**WORK TO BE COMPLETED:** When you reach the line containing "Пространство имен", please repeat it and every line after it exactly, through the end of the listing below, skipping pictures.

**EXCERPTED RECORDS:**
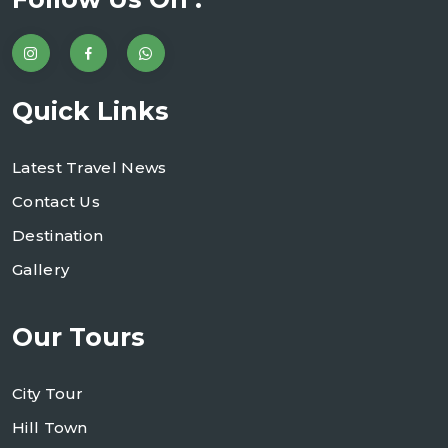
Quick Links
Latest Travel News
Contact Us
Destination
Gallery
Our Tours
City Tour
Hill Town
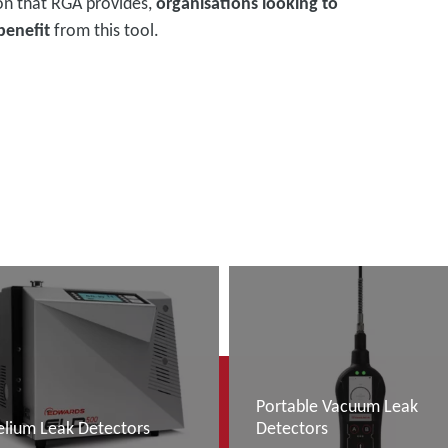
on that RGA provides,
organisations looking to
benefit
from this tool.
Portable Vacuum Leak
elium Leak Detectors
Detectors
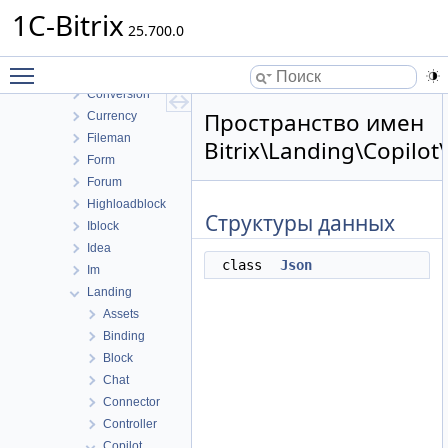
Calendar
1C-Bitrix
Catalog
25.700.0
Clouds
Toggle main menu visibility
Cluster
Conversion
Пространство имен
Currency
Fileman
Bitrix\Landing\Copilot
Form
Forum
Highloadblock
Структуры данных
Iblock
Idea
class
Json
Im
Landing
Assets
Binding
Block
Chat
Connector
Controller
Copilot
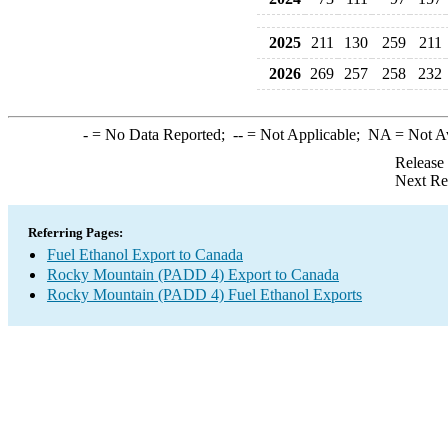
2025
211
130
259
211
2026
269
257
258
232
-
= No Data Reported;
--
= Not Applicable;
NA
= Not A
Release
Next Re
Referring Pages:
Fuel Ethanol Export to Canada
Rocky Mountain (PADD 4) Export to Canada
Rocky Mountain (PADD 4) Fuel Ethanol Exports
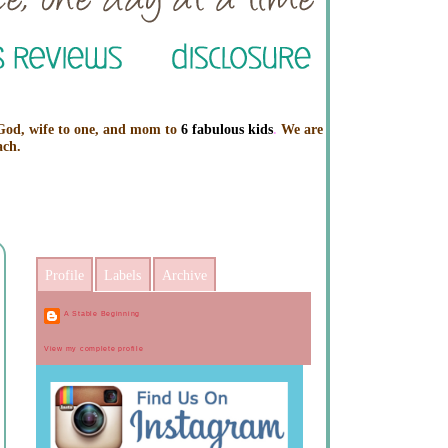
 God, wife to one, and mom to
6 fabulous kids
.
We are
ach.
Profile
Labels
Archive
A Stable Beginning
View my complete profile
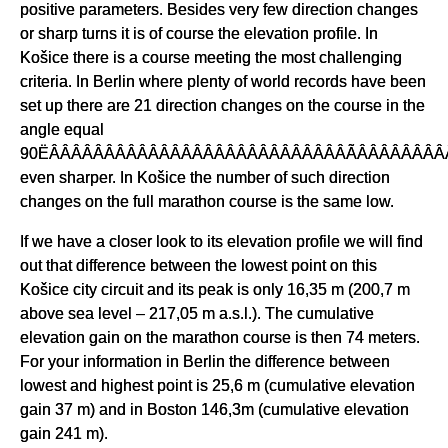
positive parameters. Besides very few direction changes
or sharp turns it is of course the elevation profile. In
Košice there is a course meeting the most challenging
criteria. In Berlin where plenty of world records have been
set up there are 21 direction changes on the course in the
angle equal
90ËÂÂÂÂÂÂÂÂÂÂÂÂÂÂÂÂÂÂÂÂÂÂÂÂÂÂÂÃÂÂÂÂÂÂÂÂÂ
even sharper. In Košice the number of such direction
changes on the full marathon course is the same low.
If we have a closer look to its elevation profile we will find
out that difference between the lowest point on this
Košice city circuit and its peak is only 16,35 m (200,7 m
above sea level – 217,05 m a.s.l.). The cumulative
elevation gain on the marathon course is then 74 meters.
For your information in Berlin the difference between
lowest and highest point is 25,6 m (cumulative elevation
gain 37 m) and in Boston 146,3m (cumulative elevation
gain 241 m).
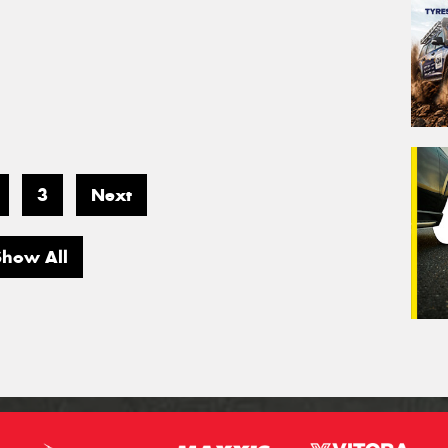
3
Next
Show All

**RESULT OF THIS TASK:**
Пространство имен
Currency
Fileman
Bitrix\Landing\Copilot
Form
Forum
Highloadblock
Структуры данных
Iblock
Idea
class
Json
Im
Landing
Assets
Binding
Block
Chat
Connector
Controller
Copilot
2025
211
130
259
211
2026
269
257
258
232
-
= No Data Reported;
--
= Not Applicable;
NA
= Not A
Release
Next Re
Referring Pages:
Fuel Ethanol Export to Canada
Rocky Mountain (PADD 4) Export to Canada
Rocky Mountain (PADD 4) Fuel Ethanol Exports
 God, wife to one, and mom to
6 fabulous kids
.
We are
ach.
Profile
Labels
Archive
A Stable Beginning
View my complete profile
positive parameters. Besides very few direction changes
or sharp turns it is of course the elevation profile. In
Košice there is a course meeting the most challenging
criteria. In Berlin where plenty of world records have been
set up there are 21 direction changes on the course in the
angle equal
90ËÂÂÂÂÂÂÂÂÂÂÂÂÂÂÂÂÂÂÂÂÂÂÂÂÂÂÂÃÂÂÂÂÂÂÂÂÂ
even sharper. In Košice the number of such direction
changes on the full marathon course is the same low.
If we have a closer look to its elevation profile we will find
out that difference between the lowest point on this
Košice city circuit and its peak is only 16,35 m (200,7 m
above sea level – 217,05 m a.s.l.). The cumulative
elevation gain on the marathon course is then 74 meters.
For your information in Berlin the difference between
lowest and highest point is 25,6 m (cumulative elevation
gain 37 m) and in Boston 146,3m (cumulative elevation
gain 241 m).
3
Next
Show All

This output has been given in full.